Answer
(a) A linear model is appropriate since the scatter plot can be approximately fit with a straight line. The scatter plot is shown in the image.
(b) $y = -0.000105x + 14.521$. The linear model (blue) is shown in the image.
(c) $y = -0.00009979x + 13.951$. The regression line (red) is shown in the image.
(d) Approximately 11.5 per 100 population.
(e) Approximately 6%.
(f) No
Work Step by Step
(a) The scatter plot is made by plotting points from the table.

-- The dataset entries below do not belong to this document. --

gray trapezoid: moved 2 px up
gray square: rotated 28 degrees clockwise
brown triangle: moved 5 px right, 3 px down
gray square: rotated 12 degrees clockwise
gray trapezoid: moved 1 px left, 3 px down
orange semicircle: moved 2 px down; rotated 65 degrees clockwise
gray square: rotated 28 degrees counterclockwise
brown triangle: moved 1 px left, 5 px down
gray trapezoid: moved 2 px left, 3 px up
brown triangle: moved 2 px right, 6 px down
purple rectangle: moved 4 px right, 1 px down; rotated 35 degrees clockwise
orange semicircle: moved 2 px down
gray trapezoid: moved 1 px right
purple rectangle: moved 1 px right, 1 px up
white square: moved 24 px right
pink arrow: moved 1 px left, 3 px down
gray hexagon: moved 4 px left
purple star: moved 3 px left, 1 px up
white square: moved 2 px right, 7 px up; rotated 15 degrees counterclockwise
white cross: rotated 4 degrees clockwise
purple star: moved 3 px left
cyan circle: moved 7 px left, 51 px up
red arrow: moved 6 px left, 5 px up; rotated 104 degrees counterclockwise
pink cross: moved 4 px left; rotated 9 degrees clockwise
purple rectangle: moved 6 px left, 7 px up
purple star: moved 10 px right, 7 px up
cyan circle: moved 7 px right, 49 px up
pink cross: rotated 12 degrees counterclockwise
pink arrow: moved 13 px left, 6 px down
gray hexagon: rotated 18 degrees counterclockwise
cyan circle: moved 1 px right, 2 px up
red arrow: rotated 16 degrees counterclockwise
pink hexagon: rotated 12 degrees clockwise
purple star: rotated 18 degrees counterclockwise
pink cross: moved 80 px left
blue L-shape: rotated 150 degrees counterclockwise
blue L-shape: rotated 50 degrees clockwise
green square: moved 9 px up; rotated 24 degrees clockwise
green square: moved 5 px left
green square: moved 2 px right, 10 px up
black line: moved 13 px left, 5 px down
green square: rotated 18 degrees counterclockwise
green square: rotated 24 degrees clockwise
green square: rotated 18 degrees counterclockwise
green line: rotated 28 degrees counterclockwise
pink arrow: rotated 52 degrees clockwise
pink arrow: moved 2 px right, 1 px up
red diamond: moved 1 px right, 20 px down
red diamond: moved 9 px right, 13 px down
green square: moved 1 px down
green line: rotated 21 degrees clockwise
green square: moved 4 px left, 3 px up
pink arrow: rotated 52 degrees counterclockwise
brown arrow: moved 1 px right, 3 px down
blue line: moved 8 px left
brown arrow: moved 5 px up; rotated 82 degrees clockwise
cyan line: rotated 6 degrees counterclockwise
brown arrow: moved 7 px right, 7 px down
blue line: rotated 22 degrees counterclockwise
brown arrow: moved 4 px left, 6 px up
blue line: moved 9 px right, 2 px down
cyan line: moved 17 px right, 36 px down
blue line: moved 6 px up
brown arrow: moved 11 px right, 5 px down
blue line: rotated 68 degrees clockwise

(b) First, the slope is found as follows:
$m = \frac{8.2-14.1}{60000-4000} \approx -0.000105$
And the y-intercept is found as follows by inputting a pair of values into the equation:
$y=mx+b$
$14.1 = (-0.000105)(4000) + b$
$b \approx 14.521$
Thus the linear model equation is:
$y = -0.000105x + 14.521$
(c) Using technology, the regression line is found to be:
$y = -0.00009979x + 13.951$
(d) 25000 is input into the equation in (c):
$y = -0.00009979(25000) + 13.951 \approx 11.5$
(e) 80000 is input into the equation in (c):
$y = -0.00009979(80000) + 13.951 \approx 6$
The result of 6 is per 100 population, thus there is approximately a 6% chance.
(f) At 200000, the model is no longer appropriate since it results in negative values for the ulcer rate.